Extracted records
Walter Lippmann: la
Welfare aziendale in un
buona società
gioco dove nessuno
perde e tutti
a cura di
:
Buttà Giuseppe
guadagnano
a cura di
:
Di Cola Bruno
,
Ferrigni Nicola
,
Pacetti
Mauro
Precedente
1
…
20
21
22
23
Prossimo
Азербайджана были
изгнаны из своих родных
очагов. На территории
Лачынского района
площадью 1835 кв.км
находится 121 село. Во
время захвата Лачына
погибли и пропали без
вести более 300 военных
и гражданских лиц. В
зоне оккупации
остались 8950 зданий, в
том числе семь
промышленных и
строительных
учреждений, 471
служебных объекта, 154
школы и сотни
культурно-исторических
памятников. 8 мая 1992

--

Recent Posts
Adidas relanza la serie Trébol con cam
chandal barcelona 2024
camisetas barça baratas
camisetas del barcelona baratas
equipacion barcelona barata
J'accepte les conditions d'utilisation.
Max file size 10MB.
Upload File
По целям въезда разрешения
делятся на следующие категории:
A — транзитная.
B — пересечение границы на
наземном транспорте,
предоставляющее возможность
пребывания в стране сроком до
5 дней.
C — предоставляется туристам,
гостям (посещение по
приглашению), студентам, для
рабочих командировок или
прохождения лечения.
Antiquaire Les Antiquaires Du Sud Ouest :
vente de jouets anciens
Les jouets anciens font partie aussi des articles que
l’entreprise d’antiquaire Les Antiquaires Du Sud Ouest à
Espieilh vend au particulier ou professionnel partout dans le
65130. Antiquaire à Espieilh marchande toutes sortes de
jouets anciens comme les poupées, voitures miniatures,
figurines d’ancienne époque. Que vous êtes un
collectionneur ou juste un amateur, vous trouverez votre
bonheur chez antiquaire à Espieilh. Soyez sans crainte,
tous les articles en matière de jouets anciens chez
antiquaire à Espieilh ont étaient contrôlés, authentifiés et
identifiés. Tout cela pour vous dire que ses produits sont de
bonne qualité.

### Work instructions:
If a line in the entries holds the string "Ouest", copy it.

### Exercise answer:
Antiquaire Les Antiquaires Du Sud Ouest :
l’entreprise d’antiquaire Les Antiquaires Du Sud Ouest à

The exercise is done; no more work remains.